Almost sure convergence in strong law of large numbers.

1.3k Views Asked by At

Strong Law of Large Numbers is often stated as $$\overline{X}_n\ \xrightarrow{a.s.}\ \mu \qquad\textrm{when}\ n \to \infty$$ or $$\Pr\!\left( \lim_{n\to\infty}\overline{X}_n = \mu \right) = 1$$ for $\overline{X}_n$ - average of $n$ i.i.d. random variables with mean $\mu$.
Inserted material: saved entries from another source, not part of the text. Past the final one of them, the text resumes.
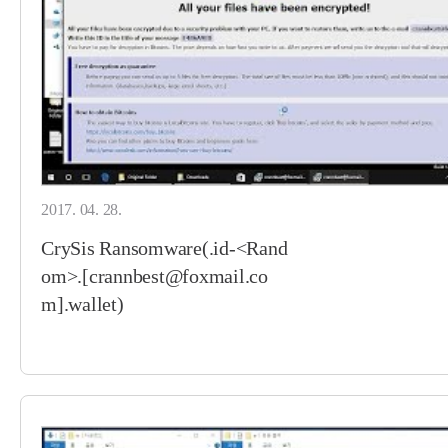
2017. 04. 28.
CrySis Ransomware(.id-<Rand
om>.[crannbest@foxmail.co
m].wallet)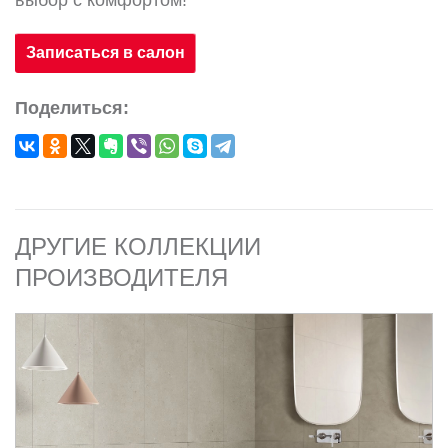
выбор с комфортом!
Записаться в салон
Поделиться:
ДРУГИЕ КОЛЛЕКЦИИ
ПРОИЗВОДИТЕЛЯ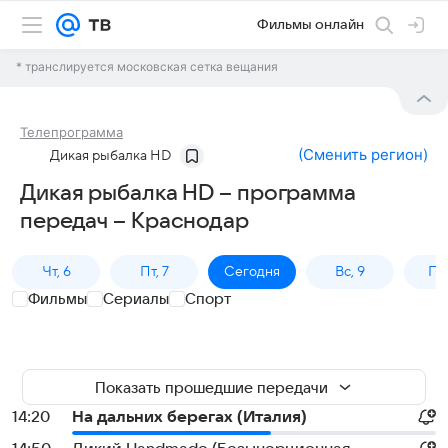
Фильмы онлайн
* транслируется московская сетка вещания
Телепрограмма
(
Сменить регион
)
Дикая рыбалка HD
Дикая рыбалка HD – программа
передач – Краснодар
Чт, 6
Пт, 7
Сегодня
Вс, 9
Пн,
Фильмы
Сериалы
Спорт
Показать прошедшие передачи
14:20
На дальних берегах (Италия)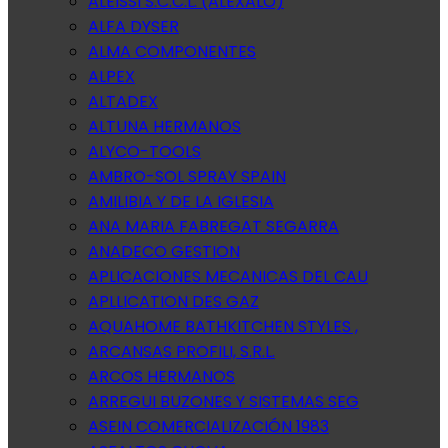
ALEISSI S.C.C.L. (ALEXALO)
ALFA DYSER
ALMA COMPONENTES
ALPEX
ALTADEX
ALTUNA HERMANOS
ALYCO-TOOLS
AMBRO-SOL SPRAY SPAIN
AMILIBIA Y DE LA IGLESIA
ANA MARIA FABREGAT SEGARRA
ANADECO GESTION
APLICACIONES MECANICAS DEL CAU
APLLICATION DES GAZ
AQUAHOME BATHKITCHEN STYLES ,
ARCANSAS PROFILI, S.R.L.
ARCOS HERMANOS
ARREGUI BUZONES Y SISTEMAS SEG
ASEIN COMERCIALIZACIÓN 1983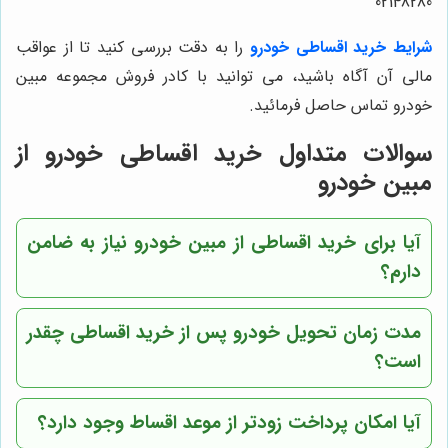
02148280
شرایط خرید اقساطی خودرو
را به دقت بررسی کنید تا از عواقب
مالی آن آگاه باشید، می توانید با کادر فروش مجموعه مبین
خودرو تماس حاصل فرمائید.
سوالات متداول خرید اقساطی خودرو از
مبین خودرو
آیا برای خرید اقساطی از مبین خودرو نیاز به ضامن
دارم؟
مدت زمان تحویل خودرو پس از خرید اقساطی چقدر
است؟
آیا امکان پرداخت زودتر از موعد اقساط وجود دارد؟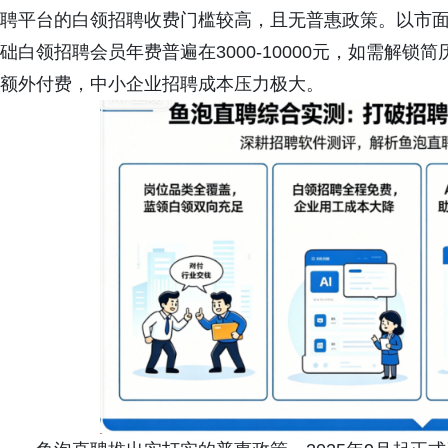
聘平台的白领招聘收费门槛较高，且无普惠政策。以市
础白领招聘会员年费普遍在3000-10000元，如需解
额外付费，中小企业招聘成本压力极大。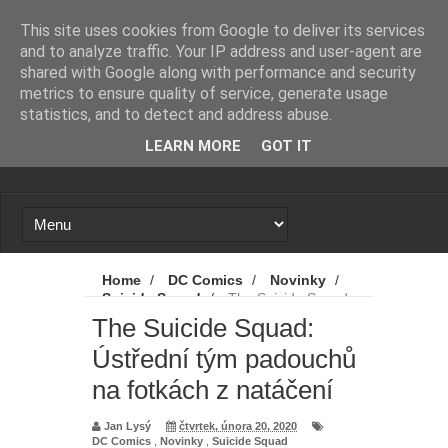
Novinky
Loading...
This site uses cookies from Google to deliver its services
and to analyze traffic. Your IP address and user-agent are
shared with Google along with performance and security
metrics to ensure quality of service, generate usage
statistics, and to detect and address abuse.
LEARN MORE
GOT IT
Home
/
DC Comics
/
Novinky
/
Suicide Squad
/
The Suicide Squad:
Ústřední tým padouchů na fotkách z
The Suicide Squad:
natáčení
Ústřední tým padouchů
na fotkách z natáčení
Jan Lysý
čtvrtek, února 20, 2020
DC Comics
,
Novinky
,
Suicide Squad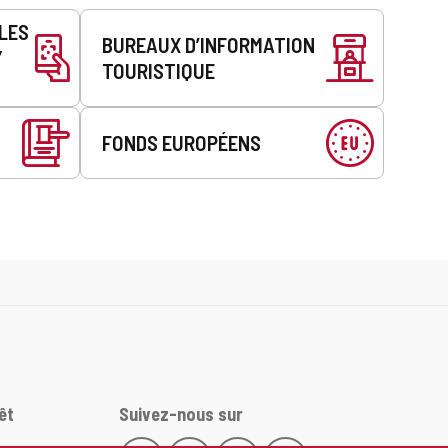
LLES
BUREAUX D’INFORMATION
Y
TOURISTIQUE
FONDS EUROPÉENS
êt
Suivez-nous sur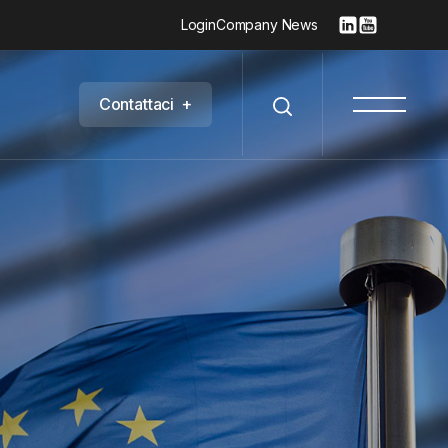
Login
Company News
C
o
n
t
a
t
t
a
c
i
+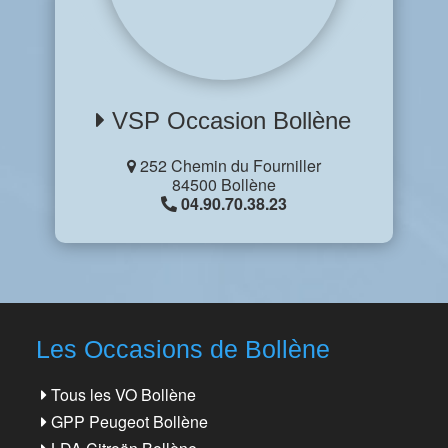
VSP Occasion Bollène
252 Chemin du Fourniller
84500 Bollène
04.90.70.38.23
Les Occasions de Bollène
Tous les VO Bollène
GPP Peugeot Bollène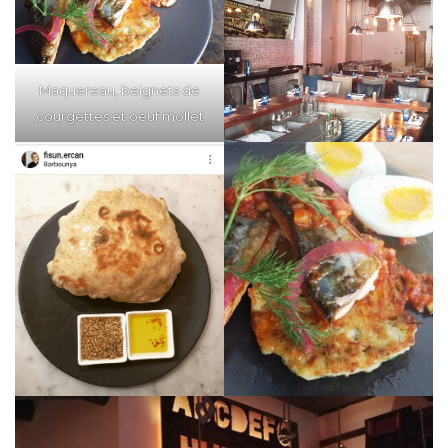
Maquereau, beignets de
courgettes et oeuf mollet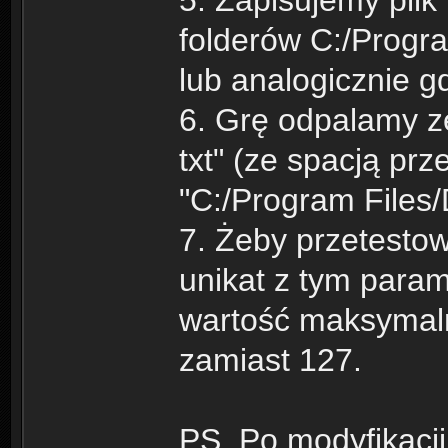
5. Zapisujemy plik
folderów C:/Progra
lub analogicznie 
6. Grę odpalamy ze
txt" (ze spacją prz
"C:/Program Files/Di
7. Żeby przetesto
unikat z tym param
wartość maksymal
zamiast 127.
PS. Po modyfikacji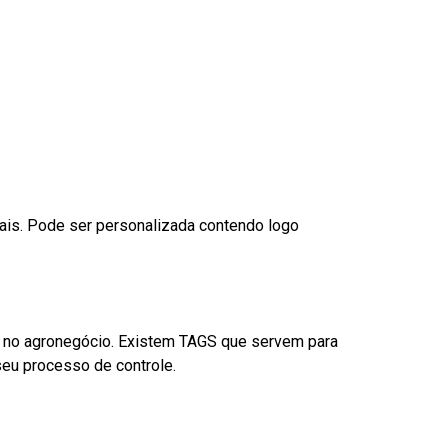
nais. Pode ser personalizada contendo logo
é no agronegócio. Existem TAGS que servem para
eu processo de controle.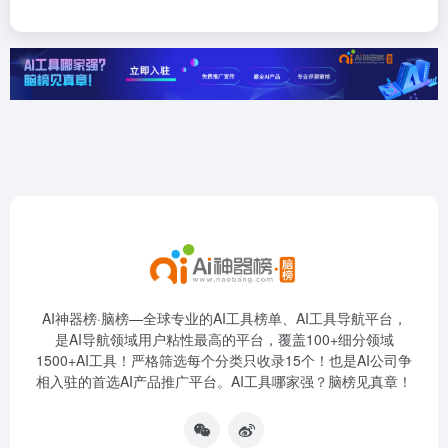
AI神器榜·脑榜—全球专业的AI工具榜单、AI工具导航平台，
是AI导航领域用户粘性最高的平台，覆盖100+细分领域
1500+AI工具！严格筛选每个分类只收录15个！也是AI公司争
相入驻的首选AI产品推广平台。AI工具哪家强？脑榜见真章！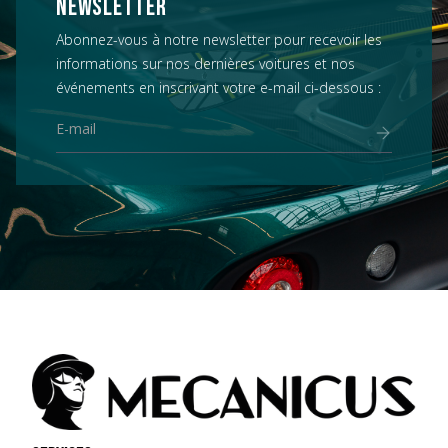
NEWSLETTER
Abonnez-vous à notre newsletter pour recevoir les
informations sur nos dernières voitures et nos
événements en inscrivant votre e-mail ci-dessous :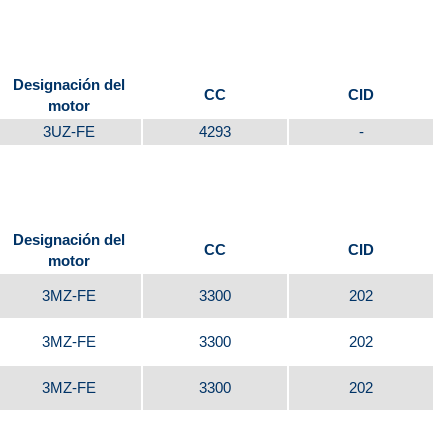
Designación del
CC
CID
motor
3UZ-FE
4293
-
Designación del
CC
CID
motor
3MZ-FE
3300
202
3MZ-FE
3300
202
3MZ-FE
3300
202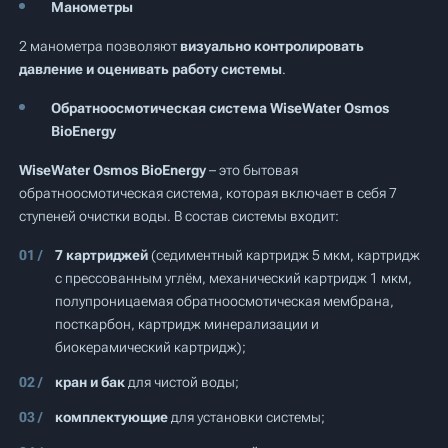
Манометры
2 манометра позволяют
визуально контролировать
давление и оценивать работу системы
.
Обратноосмотическая система WiseWater Osmos
BioEnergy
WiseWater Osmos BioEnergy
– это бытовая
обратноосмотическая система, которая включает в себя 7
ступеней очистки воды. В состав системы входит:
7 картриджей
(седиментный картридж 5 мкм, картридж
с прессованным углём, механический картридж 1 мкм,
полупроницаемая обратноосмотическая мембрана,
посткарбон, картридж минерализации и
биокерамический картридж);
кран и бак
для чистой воды;
комплектующие
для установки системы;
It seems to me from the definition, that order to have a notion of "almost sure convergence" we must have a sequence of random variables $X_i$ on the same probability space; at the same time $\overline{X}_n$ is a random variable on the product of probability spaces of the first $n$ of the $X_i$'s. Of course we can think of all $\overline{X}_k$'s as living on the $n$'th product for $k \leq n$, but to consider all $n$ at the same time, we would have to have an infinite product. This would make sense, but seems somewhat complicated (infinite product spaces!). So, am I missing something, or is this what's going on and all elementary introductions (and wikipedia) just supress this point?

Edit: Ok, so the original question was a bit misleading - and the clarification is a bit long, see comments below, but I decided to post it also as an answer (it overlaps a bit with the accepted one).

3

There are 3 best solutions below

9
On BEST ANSWER

Independence concerns random variables defined on a common probability space. To see this, assume that $X:(\Omega,\mathcal F)\to(E,\mathcal E)$ and $Y:(\Psi,\mathcal G)\to(E,\mathcal E)$ are random variables. To show that $X$ and $Y$ are independent, one would consider events such as $$ [X\in B]\cap[Y\in C]=\{\omega\in\Omega\mid X(\omega)\in B\}\cap\{\psi\in\Psi\mid Y(\psi)\in C\}. $$ Unless $(\Omega,\mathcal F)=(\Psi,\mathcal G)$, this simply does not make sense.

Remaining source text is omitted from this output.